The reason I am asking is that one motor rated at 2500 rpm will probably make it go 40-50 km/h in full speed and that is way too fast. My idea was to lower the speed but keep the torque without using drivechain and gears.


----------



## Ziggythewiz (May 16, 2010)

fhansson said:


> Ok, I understand. But what about torque? If one 250W motor is rated 2500 rpm and 24V/10A then two motors at same voltage must take 20A and 500W but is it still 2500 rpm or will it increase to?


Yes the RPM of each would be the same, but you'd double the torque by combining them.



fhansson said:


> If you connect two motors in parallel at half voltage 12V/10A will the result be half speed but same torque?


Yes



fhansson said:


> The reason I am asking is that one motor rated at 2500 rpm will probably make it go 40-50 km/h in full speed and that is way too fast. My idea was to lower the speed but keep the torque without using drivechain and gears.

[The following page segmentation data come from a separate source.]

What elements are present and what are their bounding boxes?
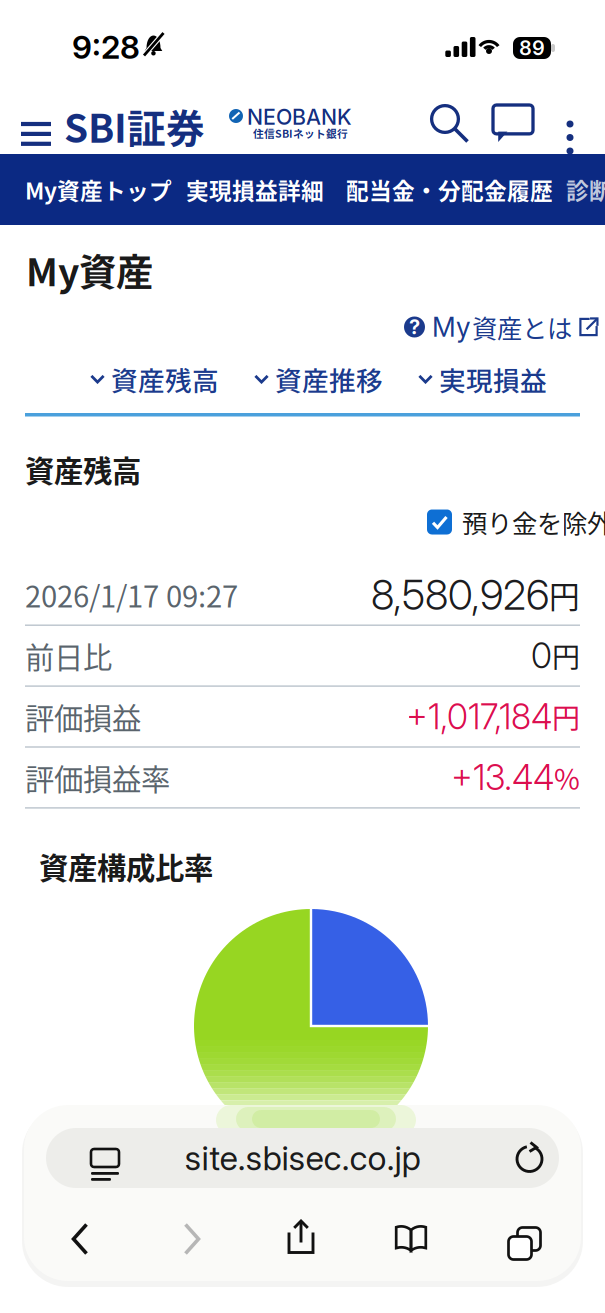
staticText: ? xyxy=(409,315,420,339)
staticText: 評価損益 xyxy=(25,695,141,738)
button[interactable]: Tabs xyxy=(482,1210,558,1268)
button[interactable]: Menu xyxy=(8,94,64,154)
button[interactable]: 診断 xyxy=(566,154,605,225)
staticText: +13.44 xyxy=(451,756,554,798)
staticText: 資産構成比率 xyxy=(39,845,213,888)
staticText: 実現損益詳細 xyxy=(186,173,324,206)
staticText: SBI証券 xyxy=(64,98,205,154)
staticText: 円 xyxy=(549,572,580,617)
staticText: 実現損益 xyxy=(439,360,547,398)
staticText: 9:28 xyxy=(72,28,140,66)
button[interactable]: Bookmarks xyxy=(373,1210,449,1268)
staticText: My資産 xyxy=(26,243,153,297)
staticText: My xyxy=(432,311,471,343)
button[interactable]: 実現損益 xyxy=(418,364,547,394)
button[interactable]: Share xyxy=(263,1208,339,1266)
button[interactable]: 配当金・分配金履歴 xyxy=(346,154,553,225)
button[interactable]: 資産推移 xyxy=(254,364,383,394)
button[interactable]: 資産残高 xyxy=(90,364,219,394)
button[interactable]: Search xyxy=(422,96,478,152)
button[interactable]: 実現損益詳細 xyxy=(186,154,324,225)
staticText: 資産推移 xyxy=(275,360,383,398)
staticText: 資産とは xyxy=(472,309,572,345)
staticText: 8,580,926 xyxy=(371,570,549,620)
button[interactable]: My資産トップ xyxy=(25,154,172,225)
button[interactable]: Chat xyxy=(485,96,541,152)
staticText: 評価損益率 xyxy=(25,756,170,799)
button[interactable]: NEOBANK xyxy=(229,105,364,145)
button[interactable]: Forward xyxy=(154,1210,230,1268)
staticText: 円 xyxy=(552,635,580,676)
staticText: 資産残高 xyxy=(25,448,141,490)
staticText: 2026/1/17 09:27 xyxy=(25,574,238,616)
staticText: 預り金を除外 xyxy=(462,504,605,540)
staticText: 配当金・分配金履歴 xyxy=(346,173,553,206)
staticText: My資産トップ xyxy=(25,173,172,206)
staticText: 0 xyxy=(531,635,552,677)
staticText: % xyxy=(554,757,580,798)
staticText: 円 xyxy=(552,696,580,737)
staticText: NEOBANK xyxy=(247,104,352,130)
button[interactable]: 預り金を除外 xyxy=(427,507,605,537)
staticText: +1,017,184 xyxy=(406,696,552,738)
staticText: 89 xyxy=(519,36,545,60)
staticText: 診断 xyxy=(566,173,605,206)
button[interactable]: Back xyxy=(42,1210,118,1268)
staticText: 資産残高 xyxy=(111,360,219,398)
staticText: site.sbisec.co.jp xyxy=(184,1138,420,1178)
button[interactable]: ? xyxy=(404,312,598,342)
button[interactable]: More options xyxy=(548,96,592,152)
button[interactable]: site.sbisec.co.jp xyxy=(46,1128,559,1188)
staticText: 前日比 xyxy=(25,634,112,677)
button[interactable]: SBI証券 xyxy=(64,99,224,153)
staticText: 住信SBIネット銀行 xyxy=(253,125,348,141)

How do you plan to drive the wheels if not through a chain and gears?


----------



## fhansson (Jan 31, 2013)

Ziggythewiz said:


> How do you plan to drive the wheels if not through a chain and gears?


I'll put the wheels directly on the shaft. It's a special build I am testing out.

Thank's for your answers!


----------



## Ziggythewiz (May 16, 2010)

Very few motors can handle direct drive with no gearing. The only ones I'm aware of are those little play motors if you only stick a peice of paper on them.

I assume you're driving the skateboard wheels? I think you'll end up with a reverse dremel.


----------



## fhansson (Jan 31, 2013)

That's why I need high torque and low rpm. Maybe a BLDC is required, I am looking at it also but it will cost more and increase complexity of the build. Best would be a BLDC with Lithium battery but that will cost a lot.

It's not skateboard wheels. The rims are a lot bigger with rubber tires so there will be grip enough. There is no chance I can fit a 250W motor on the same shaft as skateboard wheels anyway.


----------